Full-body mannequins arrived a month ago at the upscale outdoor store where I work, and their presence is unsettling. Unlike the amputated partial people to which (or whom) I am accustomed — the stand-alone legs modeling yoga tights, the headless torsos clad in flannel shirts — they give an eerie impression of being human, yet at the same time unmistakably other.
This is due, in part, to their precise ambiguity. Our mannequins are masters of the carefully constructed hint: Their skin tone is ethnically vague, yet attractive, a kind of rich cafe latte that mimics a dusky perpetual tan. Their heads are topographically unassuming, bald and flanked with mild projections that signify ears. Their facial features, too, are no more than suggestions: indentations for eyes, slight protrusions for noses. The female mannequins have nipple-less breasts, the males a pronounced bump in place of natural naughty parts. They have fingernails and toenails, but — notably — hardly a trace of a mouth. They are mute not only literally, but figuratively.

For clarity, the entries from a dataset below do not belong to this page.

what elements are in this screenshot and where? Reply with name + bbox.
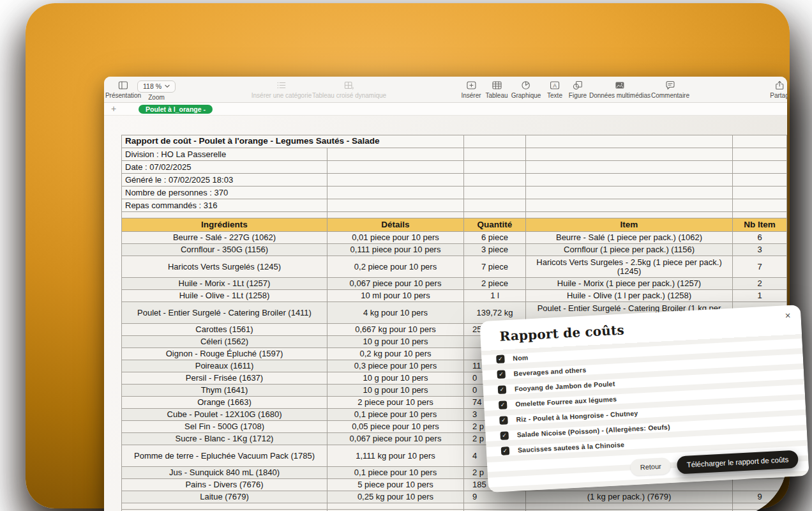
- cell[interactable]: Céleri (1562): [122, 336, 327, 348]
- presentation-button[interactable]: Présentation: [105, 80, 141, 99]
- chart-button[interactable]: Graphique: [511, 80, 541, 99]
- cell[interactable]: Sel Fin - 500G (1708): [122, 421, 327, 433]
- cell[interactable]: 0,3 piece pour 10 pers: [327, 360, 464, 372]
- cell[interactable]: [733, 479, 787, 491]
- cell[interactable]: Huile - Morix - 1Lt (1257): [122, 278, 327, 290]
- cell[interactable]: 10 ml pour 10 pers: [327, 290, 464, 302]
- cell[interactable]: Huile - Olive (1 l per pack.) (1258): [526, 290, 733, 302]
- cell[interactable]: Oignon - Rouge Épluché (1597): [122, 348, 327, 360]
- media-button[interactable]: Données multimédias: [589, 80, 650, 99]
- cell[interactable]: 0,2 piece pour 10 pers: [327, 256, 464, 278]
- cell[interactable]: [526, 174, 733, 187]
- cell[interactable]: 10 g pour 10 pers: [327, 336, 464, 348]
- cell[interactable]: Sucre - Blanc - 1Kg (1712): [122, 433, 327, 445]
- cell[interactable]: [327, 148, 464, 161]
- cell[interactable]: 10 g pour 10 pers: [327, 372, 464, 385]
- pivot-table-button[interactable]: Tableau croisé dynamique: [312, 80, 386, 99]
- cell[interactable]: Pomme de terre - Epluchée Vacuum Pack (1…: [122, 445, 327, 467]
- cell[interactable]: Jus - Sunquick 840 mL (1840): [122, 467, 327, 479]
- cell[interactable]: 0,1 piece pour 10 pers: [327, 467, 464, 479]
- cell[interactable]: [327, 199, 464, 212]
- insert-category-button[interactable]: Insérer une catégorie: [252, 80, 312, 99]
- cell[interactable]: Beurre - Salé - 227G (1062): [122, 232, 327, 244]
- cell[interactable]: 7 piece: [464, 256, 526, 278]
- cell[interactable]: [122, 212, 327, 218]
- cell[interactable]: Thym (1641): [122, 385, 327, 397]
- download-report-button[interactable]: Télécharger le rapport de coûts: [677, 450, 799, 475]
- cell[interactable]: Cornflour (1 piece per pack.) (1156): [526, 244, 733, 256]
- checkbox-checked-icon[interactable]: ✓: [497, 370, 506, 379]
- cell[interactable]: Laitue (7679): [122, 491, 327, 503]
- cell[interactable]: 3 piece: [464, 244, 526, 256]
- comment-button[interactable]: Commentaire: [651, 80, 689, 99]
- checkbox-checked-icon[interactable]: ✓: [499, 416, 508, 425]
- cell[interactable]: Cube - Poulet - 12X10G (1680): [122, 409, 327, 421]
- cell[interactable]: Nombre de personnes : 370: [122, 187, 327, 199]
- cell[interactable]: Haricots Verts Surgeles - 2.5kg (1 piece…: [526, 256, 733, 278]
- cell[interactable]: 0,2 kg pour 10 pers: [327, 348, 464, 360]
- checkbox-checked-icon[interactable]: ✓: [498, 385, 507, 394]
- cell[interactable]: [526, 161, 733, 174]
- cell[interactable]: 0,1 piece pour 10 pers: [327, 409, 464, 421]
- header-cell[interactable]: Détails: [327, 218, 464, 232]
- cell[interactable]: 0,111 piece pour 10 pers: [327, 244, 464, 256]
- cell[interactable]: [526, 187, 733, 199]
- cell[interactable]: [464, 161, 526, 174]
- close-icon[interactable]: ×: [785, 310, 791, 321]
- cell[interactable]: [733, 199, 787, 212]
- cell[interactable]: [327, 503, 464, 510]
- cell[interactable]: 2 piece: [464, 278, 526, 290]
- cell[interactable]: [464, 135, 526, 148]
- cell[interactable]: Rapport de coût - Poulet à l'orange - Le…: [122, 135, 464, 148]
- cell[interactable]: [327, 161, 464, 174]
- cell[interactable]: [327, 174, 464, 187]
- cell[interactable]: [327, 187, 464, 199]
- cell[interactable]: Haricots Verts Surgelés (1245): [122, 256, 327, 278]
- cell[interactable]: Généré le : 07/02/2025 18:03: [122, 174, 327, 187]
- cell[interactable]: 9: [464, 491, 526, 503]
- cell[interactable]: Beurre - Salé (1 piece per pack.) (1062): [526, 232, 733, 244]
- cell[interactable]: [733, 212, 787, 218]
- cell[interactable]: 7: [733, 256, 787, 278]
- back-button[interactable]: Retour: [630, 457, 671, 476]
- cell[interactable]: 3: [733, 244, 787, 256]
- insert-button[interactable]: Insérer: [461, 80, 481, 99]
- cell[interactable]: 0,05 piece pour 10 pers: [327, 421, 464, 433]
- cell[interactable]: 0,067 piece pour 10 pers: [327, 278, 464, 290]
- cell[interactable]: [526, 135, 733, 148]
- cell[interactable]: Poireaux (1611): [122, 360, 327, 372]
- cell[interactable]: Pains - Divers (7676): [122, 479, 327, 491]
- cell[interactable]: [464, 148, 526, 161]
- cell[interactable]: [733, 161, 787, 174]
- cell[interactable]: [526, 503, 733, 510]
- cell[interactable]: [464, 212, 526, 218]
- cell[interactable]: 10 g pour 10 pers: [327, 385, 464, 397]
- cell[interactable]: Division : HO La Passerelle: [122, 148, 327, 161]
- header-cell[interactable]: Quantité: [464, 218, 526, 232]
- checkbox-checked-icon[interactable]: ✓: [501, 446, 510, 455]
- cell[interactable]: 2 piece pour 10 pers: [327, 397, 464, 409]
- cell[interactable]: 0,067 piece pour 10 pers: [327, 433, 464, 445]
- cell[interactable]: [526, 212, 733, 218]
- cell[interactable]: [526, 148, 733, 161]
- add-sheet-button[interactable]: +: [111, 103, 116, 115]
- header-cell[interactable]: Ingrédients: [122, 218, 327, 232]
- header-cell[interactable]: Nb Item: [733, 218, 787, 232]
- cell[interactable]: Huile - Olive - 1Lt (1258): [122, 290, 327, 302]
- checkbox-checked-icon[interactable]: ✓: [500, 431, 509, 440]
- checkbox-checked-icon[interactable]: ✓: [496, 355, 505, 363]
- cell[interactable]: [122, 503, 327, 510]
- cell[interactable]: [733, 187, 787, 199]
- cell[interactable]: [733, 174, 787, 187]
- cell[interactable]: [464, 174, 526, 187]
- cell[interactable]: Poulet - Entier Surgelé - Catering Broil…: [122, 302, 327, 324]
- zoom-control[interactable]: 118 % Zoom: [137, 80, 176, 101]
- cell[interactable]: [733, 503, 787, 510]
- cell[interactable]: Persil - Frisée (1637): [122, 372, 327, 385]
- shape-button[interactable]: Figure: [569, 80, 587, 99]
- cell[interactable]: 2: [733, 278, 787, 290]
- table-button[interactable]: Tableau: [485, 80, 508, 99]
- cell[interactable]: 1 l: [464, 290, 526, 302]
- cell[interactable]: [464, 503, 526, 510]
- cell[interactable]: 0,667 kg pour 10 pers: [327, 324, 464, 336]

No accident there, for mannequins are professional objects; they invite projection. We are to see ourselves, favorably, in their places, looking poised and put together in the clothing we are being encouraged to buy. An absence of detail makes projection easy for a broad range of customers.
But this lack of specificity is also why these mannequins are creepy. They bring to mind the 1956 sci-fi classic “Invasion of the Body Snatchers,” a Cold War-era film that oozes paranoia. The plot features alien seed pods as incubators for soulless duplicates who replace their living, breathing progenitors as they sleep. Initially, the features of these pod people are smooth and indistinct, like those of my store’s mannequins: They recall the formless from which we come, and will one day return.
A discomfiting thought, to be sure, yet I feel bad about my response to our mannequins, who are faultless. They are creatures of our own making, after all, bent exclusively to our selfish ends, bland and objectively harmless servants of capitalism. They exist solely to absorb thousands of human gazes, day after motionless day. Depressing work, really, devoid of meaning.
It’s nice to imagine that, after we turn out the lights and lock up the doors each night, the mannequins become subjects in their own lives, rather than objects in ours. Perhaps they perambulate, stiff-legged, into loose and companionable circles, and, devoid of mouths, nonetheless speak to each other: They compare outfits, talk about their days, tell jokes about the customers.
And then, in the morning minutes before we humans arrive to bring up the lights and open the doors, they shamble rigidly back to their places. They assume their perfect positions, close their invisible mouths, and make ready for another day of retail.
This post first appeared on December 18, 2014.